Call function with multiple optional arguments of different types

Question

I have already checked this post and this post, but couldn't find a good way of sorting the problem of my code out.

I have a code as follows:

class foo:
    def __init__(self, foo_list, str1, str2):

        self.foo_list = foo_list
        self.str1 = str1
        self.str2 = str2

    def fun(self, l=None, s1=None, s2=None):

        if l is None:
            l = self.foo_list

        if s1 is None:
            s1 = self.str1

        if s2 is None:
            s2 = self.str2

        result_list = [pow(i, 2) for i in l]

        return result_list, s1[-1], len(s2)

Then I create "f" and call "fun" function:

f = foo([1, 2, 3, 4], "March", "June")
print(f.fun())

The output is:

([1, 4, 9, 16], 'h', 4)

which is correct, but if I do:

print(f.fun("April"))

I get the following error:

TypeError: unsupported operand type(s) for ** or pow(): 'str' and 'int'

Apparently, python confuses the string argument "April" with the list, how do I fix it?

Answer 1

By default, the first argument passed to the function will be assigned to the first parameter.
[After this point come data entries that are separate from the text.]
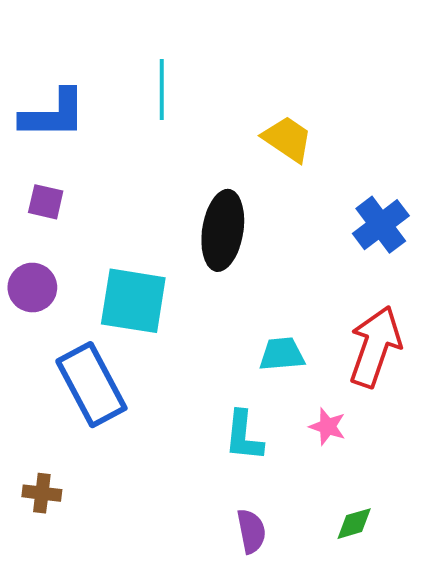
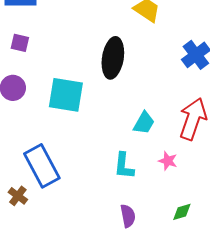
cyan trapezoid: (282, 354) -> (144, 123), turned 125
blue rectangle: (91, 385) -> (42, 166), moved
brown cross: (42, 493) -> (18, 196), turned 30

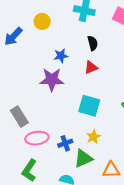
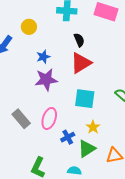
blue star: (61, 56) -> (43, 57), moved
red triangle: (91, 67) -> (81, 63), size x1.6
pink ellipse: (37, 138) -> (49, 119), moved, turned -55

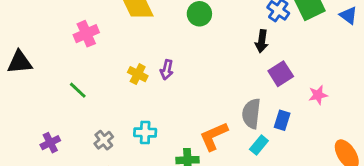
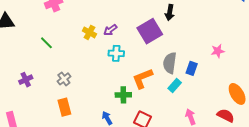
black arrow: (262, 41) -> (170, 13), moved
purple arrow: (167, 70) -> (110, 30), turned 40
purple square: (281, 74) -> (150, 31), moved, size x1.4
cyan cross: (145, 132) -> (116, 53), moved

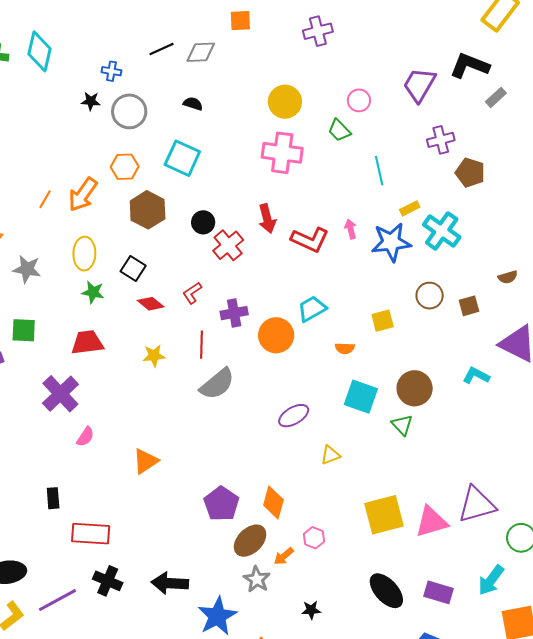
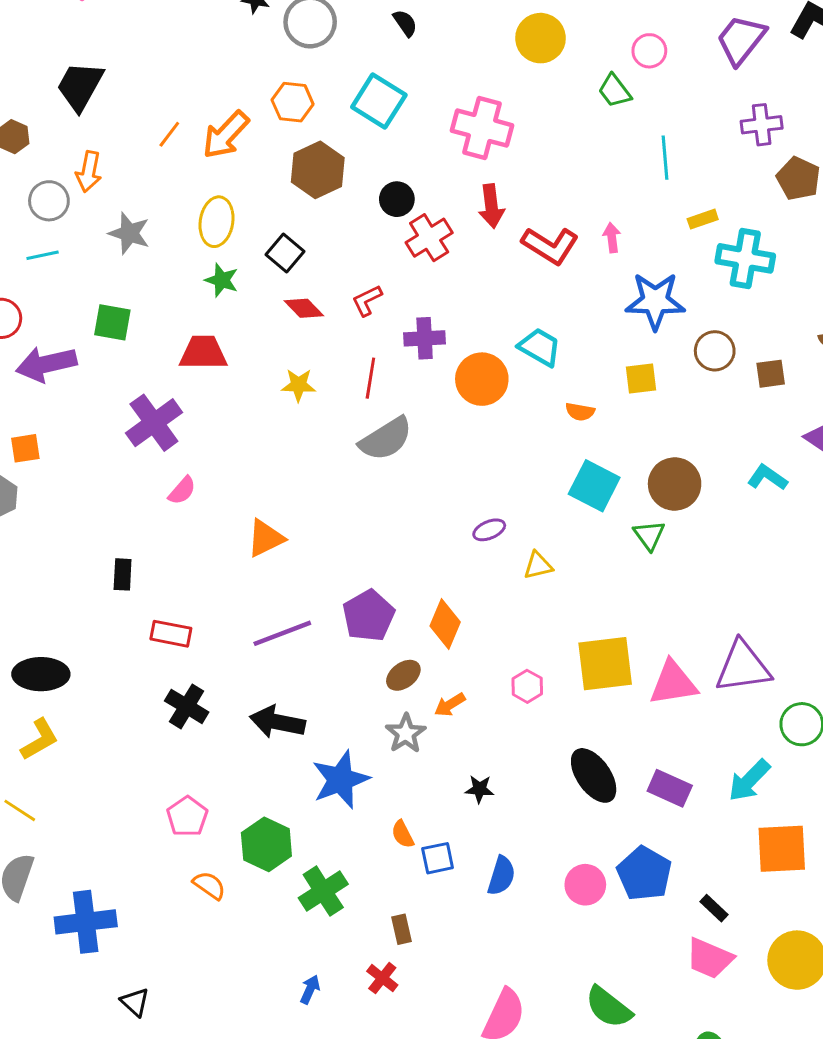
black semicircle: (193, 104) -> (405, 23), turned 30
pink cross: (282, 153) -> (482, 128), moved
cyan cross: (442, 231) -> (745, 258), turned -33
blue star: (391, 242) -> (655, 301), moved
cyan trapezoid: (312, 309) -> (540, 347), turned 52
purple ellipse: (294, 416) -> (489, 530), moved, size x0.7
red rectangle: (91, 534) -> (171, 634), size x0.7
pink hexagon: (314, 538) -> (527, 686), moved
brown ellipse: (250, 541) -> (403, 675), size x0.7
purple line: (57, 600) -> (282, 633), moved

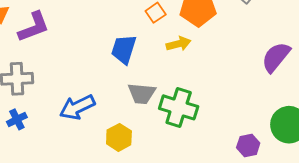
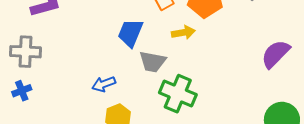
gray trapezoid: (142, 93) -> (153, 62), moved
blue arrow: (77, 107) -> (104, 84), moved, size x0.7

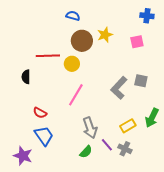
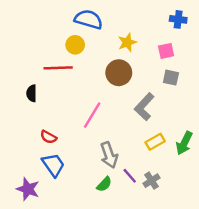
blue semicircle: (73, 16) -> (88, 19), size x1.6
brown circle: (82, 41) -> (119, 73), moved
yellow circle: (72, 64) -> (75, 45), moved
gray square: (141, 81) -> (171, 78), moved
yellow rectangle: (128, 126) -> (155, 142), moved
gray cross: (125, 149) -> (151, 181), turned 32

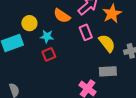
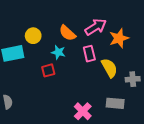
cyan star: (47, 36) -> (58, 52), moved
gray rectangle: (108, 71) -> (115, 103), moved

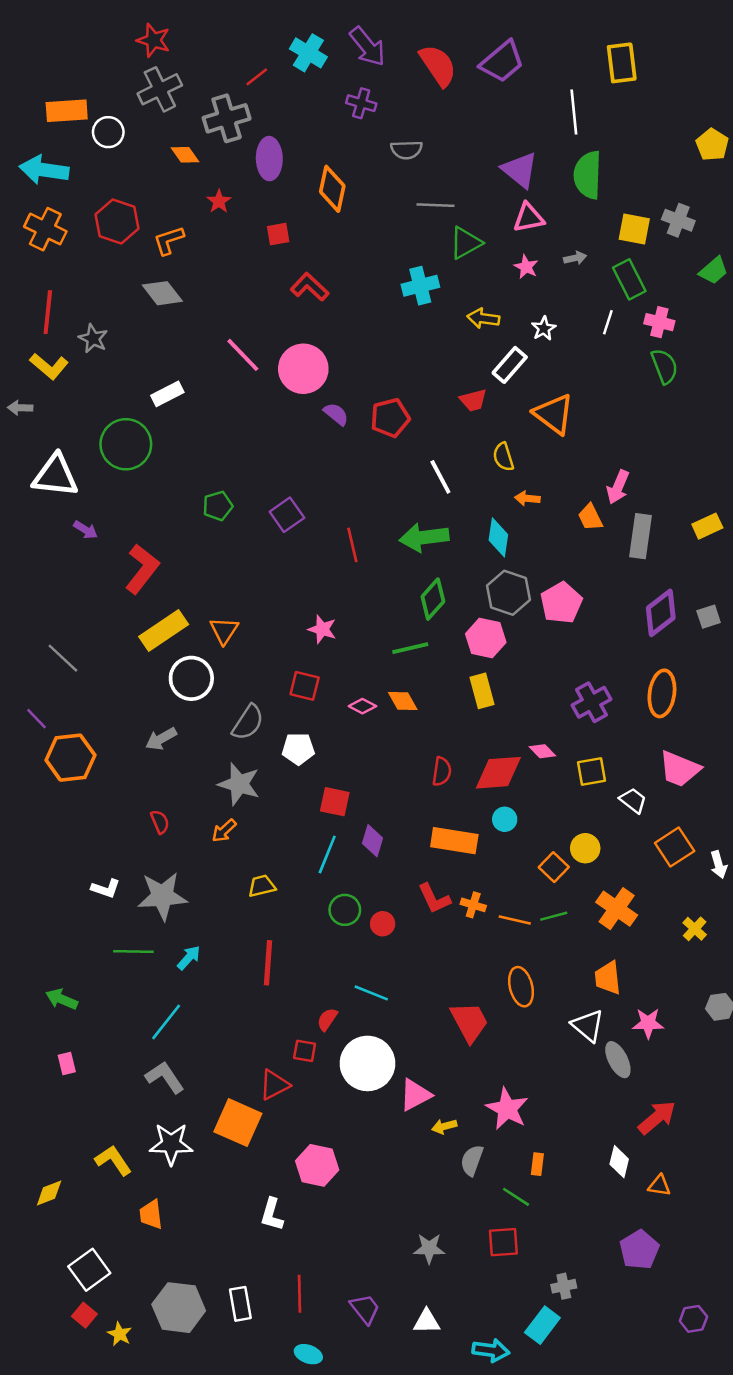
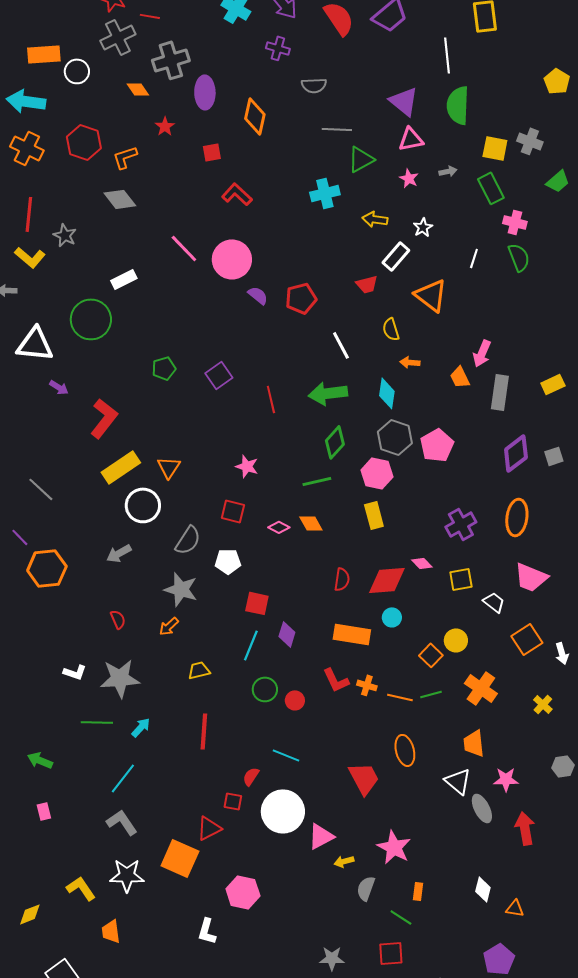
red line: (257, 77) -> (150, 16), moved, turned 48
white line: (608, 322) -> (474, 258), moved
red arrow: (657, 1118) -> (525, 828), moved, turned -60

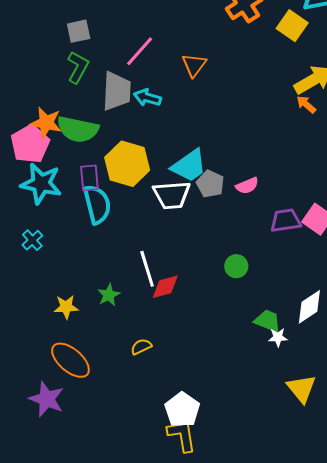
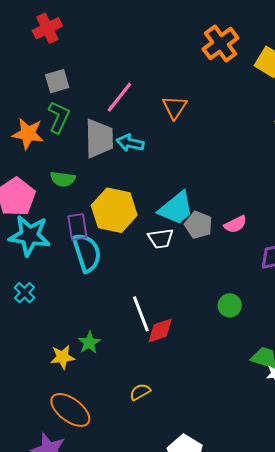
orange star: (46, 123) -> (28, 134), moved
green semicircle: (78, 129) -> (63, 179), size x0.6
white trapezoid: (172, 195) -> (161, 239), size x0.7
green star: (109, 295) -> (89, 343), moved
If you want to assign the first argument to the second (or n:th) parameter, you must give it as keyword argument. See, for example

In [19]: def myfunc(x='X', y=5):
    ...:     print(x,y)
    ...:
    ...:

# No arguments -> Using default parameters
In [20]: myfunc()
X 5

# Only one positional argument -> Assigned to the first parameter, which is x
In [21]: myfunc(100)
100 5

# One keyword argument -> Assigned by name to parameter y
In [22]: myfunc(y=100)
X 100

The type of the arguments do not matter, but the order you used in the function definition.

Notes on terminology

• By parameter, I mean the variable in the function definition
• By argument, I mean the actual value passed to the function.